◆ Exercise
What is needed is a word-for-word copy of the lines below from the one with "January 2013" through the one with "social media accusing", both included, with every picture left out.

◆ Data supplied
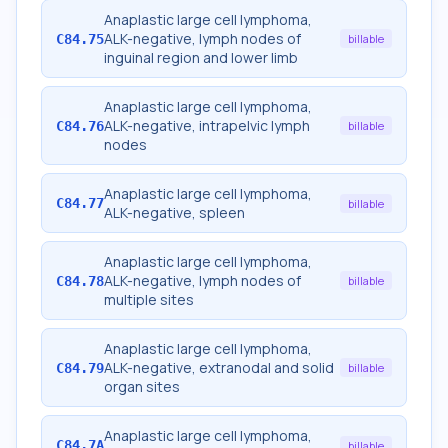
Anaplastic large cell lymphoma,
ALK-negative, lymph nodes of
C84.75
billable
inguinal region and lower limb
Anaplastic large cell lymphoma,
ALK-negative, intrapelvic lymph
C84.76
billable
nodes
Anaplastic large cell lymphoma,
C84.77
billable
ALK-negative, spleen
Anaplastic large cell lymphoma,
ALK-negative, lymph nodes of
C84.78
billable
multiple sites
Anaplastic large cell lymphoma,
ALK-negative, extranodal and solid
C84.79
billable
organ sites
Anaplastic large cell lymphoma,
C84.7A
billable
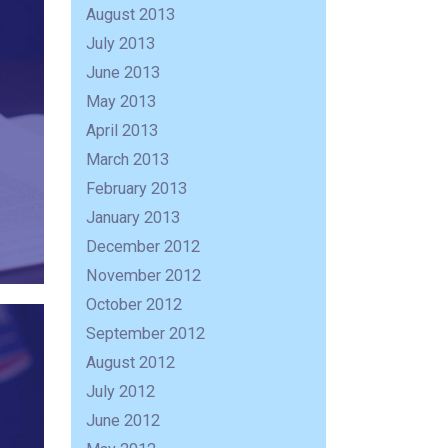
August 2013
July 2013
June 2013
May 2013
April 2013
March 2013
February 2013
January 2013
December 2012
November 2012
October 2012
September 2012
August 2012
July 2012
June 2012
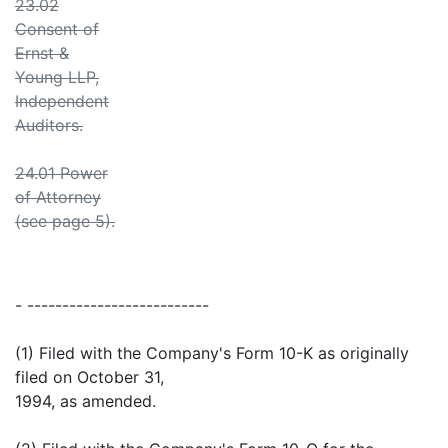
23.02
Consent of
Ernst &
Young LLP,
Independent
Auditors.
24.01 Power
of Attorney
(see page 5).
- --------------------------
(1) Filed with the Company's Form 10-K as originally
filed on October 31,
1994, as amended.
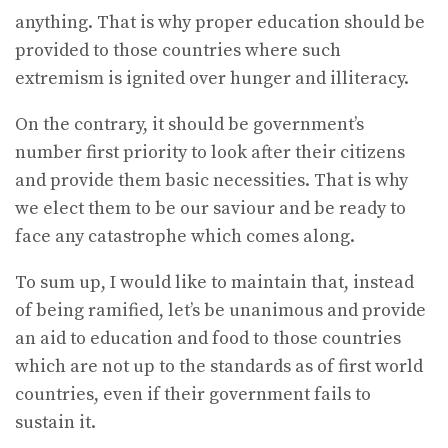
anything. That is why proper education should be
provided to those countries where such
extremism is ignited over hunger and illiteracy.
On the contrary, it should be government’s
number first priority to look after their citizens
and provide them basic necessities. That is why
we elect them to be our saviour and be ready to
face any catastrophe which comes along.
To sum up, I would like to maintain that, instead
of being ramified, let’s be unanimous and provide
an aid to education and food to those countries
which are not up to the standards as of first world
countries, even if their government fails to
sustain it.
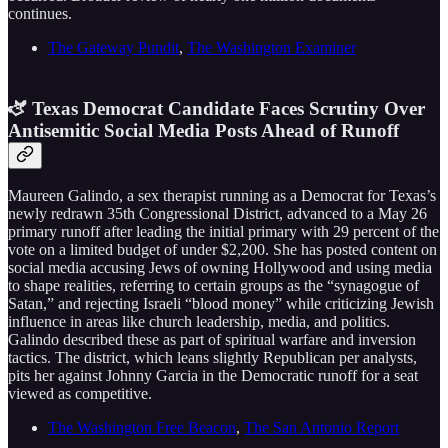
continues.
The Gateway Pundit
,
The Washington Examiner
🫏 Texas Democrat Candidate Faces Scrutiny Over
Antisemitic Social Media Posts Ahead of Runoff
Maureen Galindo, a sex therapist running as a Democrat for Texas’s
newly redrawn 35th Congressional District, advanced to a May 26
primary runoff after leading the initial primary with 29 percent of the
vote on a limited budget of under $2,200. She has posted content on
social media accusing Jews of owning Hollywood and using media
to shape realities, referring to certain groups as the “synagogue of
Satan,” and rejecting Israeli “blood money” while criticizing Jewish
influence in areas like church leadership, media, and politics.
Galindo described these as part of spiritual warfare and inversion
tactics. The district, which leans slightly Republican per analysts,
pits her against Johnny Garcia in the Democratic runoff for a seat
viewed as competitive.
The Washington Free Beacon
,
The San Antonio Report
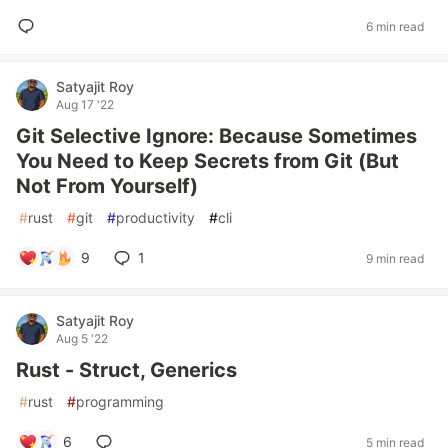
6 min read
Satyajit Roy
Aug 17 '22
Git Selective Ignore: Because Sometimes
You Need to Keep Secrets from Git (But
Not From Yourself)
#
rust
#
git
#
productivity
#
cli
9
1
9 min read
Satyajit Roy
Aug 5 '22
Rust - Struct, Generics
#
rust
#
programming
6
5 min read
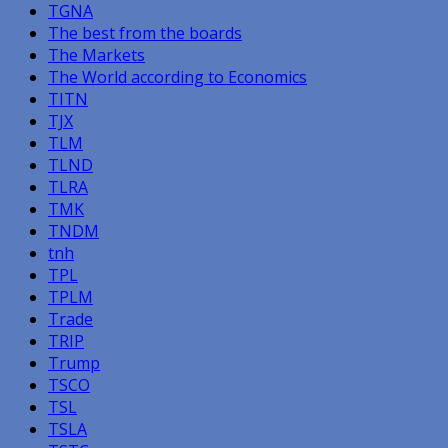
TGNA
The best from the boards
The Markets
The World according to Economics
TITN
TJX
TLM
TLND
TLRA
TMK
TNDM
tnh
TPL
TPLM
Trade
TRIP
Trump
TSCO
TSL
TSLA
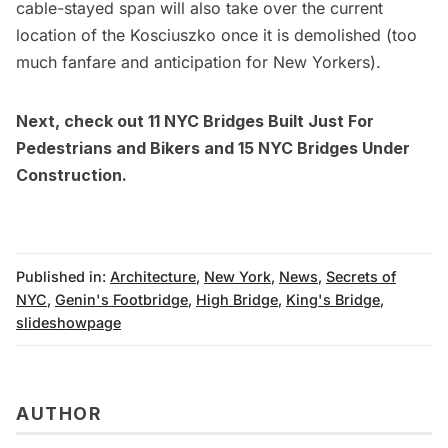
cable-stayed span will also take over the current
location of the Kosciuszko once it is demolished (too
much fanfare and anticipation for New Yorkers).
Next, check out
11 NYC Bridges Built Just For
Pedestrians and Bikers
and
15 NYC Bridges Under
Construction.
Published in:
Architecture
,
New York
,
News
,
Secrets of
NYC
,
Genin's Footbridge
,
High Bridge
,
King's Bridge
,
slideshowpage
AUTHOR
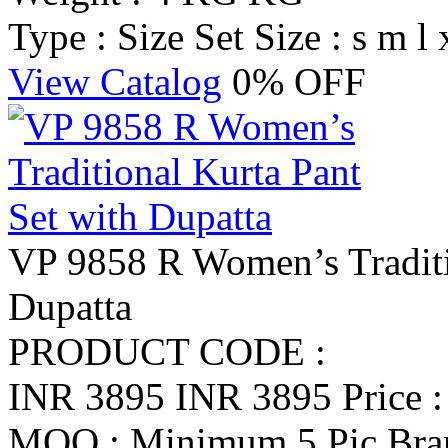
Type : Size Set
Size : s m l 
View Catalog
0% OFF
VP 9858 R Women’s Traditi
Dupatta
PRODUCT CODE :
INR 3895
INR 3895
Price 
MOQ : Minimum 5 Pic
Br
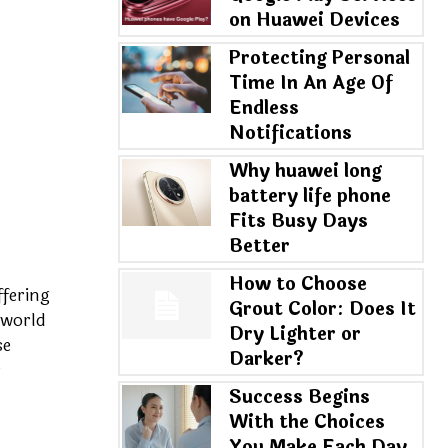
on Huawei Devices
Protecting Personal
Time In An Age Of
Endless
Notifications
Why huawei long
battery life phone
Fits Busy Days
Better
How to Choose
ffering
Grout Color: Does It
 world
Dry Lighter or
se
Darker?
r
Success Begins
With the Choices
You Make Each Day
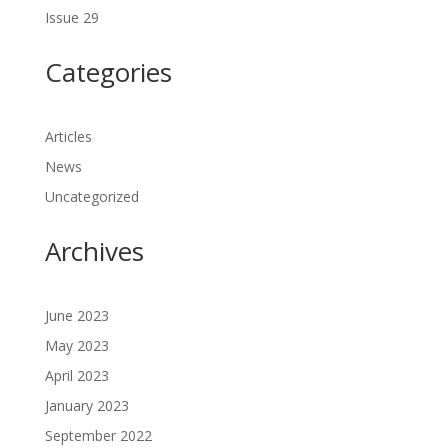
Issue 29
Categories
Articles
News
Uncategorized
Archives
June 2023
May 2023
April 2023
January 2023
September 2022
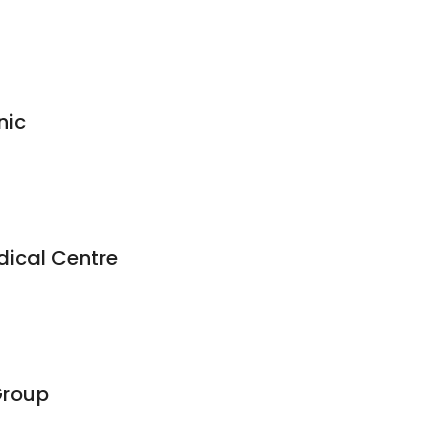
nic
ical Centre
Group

◆ Response to the task
January 2013
December 2012
November 2012
October 2012
September 2012
August 2012
July 2012
June 2012
23.02
Consent of
Ernst &
Young LLP,
Independent
Auditors.
24.01 Power
of Attorney
(see page 5).
- --------------------------
(1) Filed with the Company's Form 10-K as originally
filed on October 31,
1994, as amended.
anything. That is why proper education should be
provided to those countries where such
extremism is ignited over hunger and illiteracy.
On the contrary, it should be government’s
number first priority to look after their citizens
and provide them basic necessities. That is why
we elect them to be our saviour and be ready to
face any catastrophe which comes along.
To sum up, I would like to maintain that, instead
of being ramified, let’s be unanimous and provide
an aid to education and food to those countries
which are not up to the standards as of first world
countries, even if their government fails to
sustain it.
continues.
The Gateway Pundit
,
The Washington Examiner
🫏 Texas Democrat Candidate Faces Scrutiny Over
Antisemitic Social Media Posts Ahead of Runoff
Maureen Galindo, a sex therapist running as a Democrat for Texas’s
newly redrawn 35th Congressional District, advanced to a May 26
primary runoff after leading the initial primary with 29 percent of the
vote on a limited budget of under $2,200. She has posted content on
social media accusing Jews of owning Hollywood and using media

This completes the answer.